It is the process of parsing a piece of text and discovering named entities that might exist in it. Entities can be of different types like countries, companies, people, and so on.
This app uses a fine-tuned model, where OpenAI's ChatGPT has been trained using a thousand examples of prompt/completion pairs, where the prompt is an article, and the completion is a list of entites, as well as their Wikipedia article URLs.
The training dataset is based on actual Wikipedia URLs, where we benefit from the work of hundreds, if not thousands, of people who have worked on, and participated in determining which entities exist in a certain article. You can learn more about how to use fine tuning to create an entity extraction app if you're interested.
Galileo Galilei was a great scientist. He made great discoveries, one of them was about the planet Jupiter.
Entity | Wikipedia URL |
---|---|
Galileo Galilei | https://en.wikipedia.org/wiki/Galileo_Galilei |
Jupiter | https://en.wikipedia.org/wiki/Jupiter |
Content can be made easier to understand by computers/search engines if we help them by structuring our data enabling them to mechanically extract data and understand the content.

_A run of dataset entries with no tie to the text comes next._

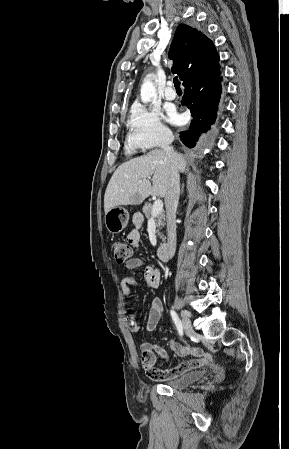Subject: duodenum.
<instances>
[{
    "label": "duodenum",
    "mask_w": 289,
    "mask_h": 449,
    "mask_svg": "<svg viewBox=\"0 0 289 449\" xmlns=\"http://www.w3.org/2000/svg\"><path fill=\"white\" fill-rule=\"evenodd\" d=\"M157 256L161 261H167L169 258V246L166 243L159 245Z\"/></svg>",
    "instance_id": "1"
}]
</instances>
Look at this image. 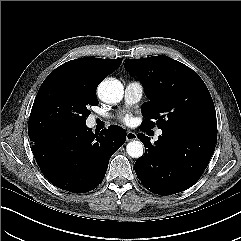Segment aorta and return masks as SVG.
Listing matches in <instances>:
<instances>
[{
	"label": "aorta",
	"mask_w": 241,
	"mask_h": 241,
	"mask_svg": "<svg viewBox=\"0 0 241 241\" xmlns=\"http://www.w3.org/2000/svg\"><path fill=\"white\" fill-rule=\"evenodd\" d=\"M123 85L120 81L109 79L104 80L98 87L100 99L106 103H118L123 97ZM144 146L141 141L133 140L126 146L128 155L132 158H139L143 155Z\"/></svg>",
	"instance_id": "762f6f07"
}]
</instances>
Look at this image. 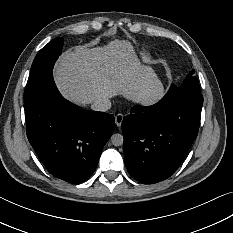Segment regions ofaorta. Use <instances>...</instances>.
<instances>
[{
	"label": "aorta",
	"mask_w": 233,
	"mask_h": 233,
	"mask_svg": "<svg viewBox=\"0 0 233 233\" xmlns=\"http://www.w3.org/2000/svg\"><path fill=\"white\" fill-rule=\"evenodd\" d=\"M110 140L114 146H121L123 144V136L121 134H113Z\"/></svg>",
	"instance_id": "762f6f07"
}]
</instances>
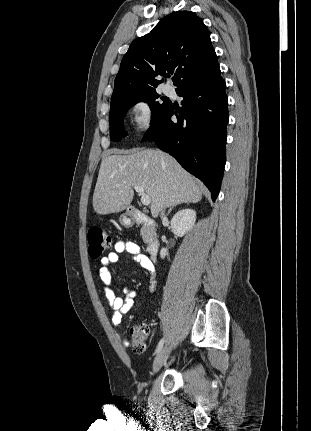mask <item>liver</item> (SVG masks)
<instances>
[{
    "mask_svg": "<svg viewBox=\"0 0 311 431\" xmlns=\"http://www.w3.org/2000/svg\"><path fill=\"white\" fill-rule=\"evenodd\" d=\"M112 152L113 156L101 162L93 192L92 206L99 216L118 214L129 208L134 186H141L150 196L152 217H158L163 208L202 200L203 186L169 154L139 148Z\"/></svg>",
    "mask_w": 311,
    "mask_h": 431,
    "instance_id": "1",
    "label": "liver"
}]
</instances>
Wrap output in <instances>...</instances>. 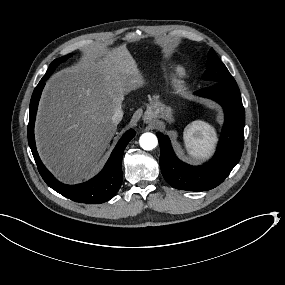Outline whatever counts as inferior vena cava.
<instances>
[{
	"instance_id": "obj_1",
	"label": "inferior vena cava",
	"mask_w": 285,
	"mask_h": 285,
	"mask_svg": "<svg viewBox=\"0 0 285 285\" xmlns=\"http://www.w3.org/2000/svg\"><path fill=\"white\" fill-rule=\"evenodd\" d=\"M122 117H123V111L121 108H119L114 112L112 116L113 123L117 125L122 120Z\"/></svg>"
}]
</instances>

Search engines are smart and can pick up many such entities on their own. But it is still a probabilistic approach, and costs much more than simple retreival. Also, while this process can be fairly easy for very well-known entities like big countries or famous brands, it becomes more difficult for less-known entities. For example "apple" is fairly easy to figure out, because it is a very famous brand. But what about "pineapple"? Is it a company, brand, app? We can make it easier for search engines to learn about this entity by provding strucutured data about it.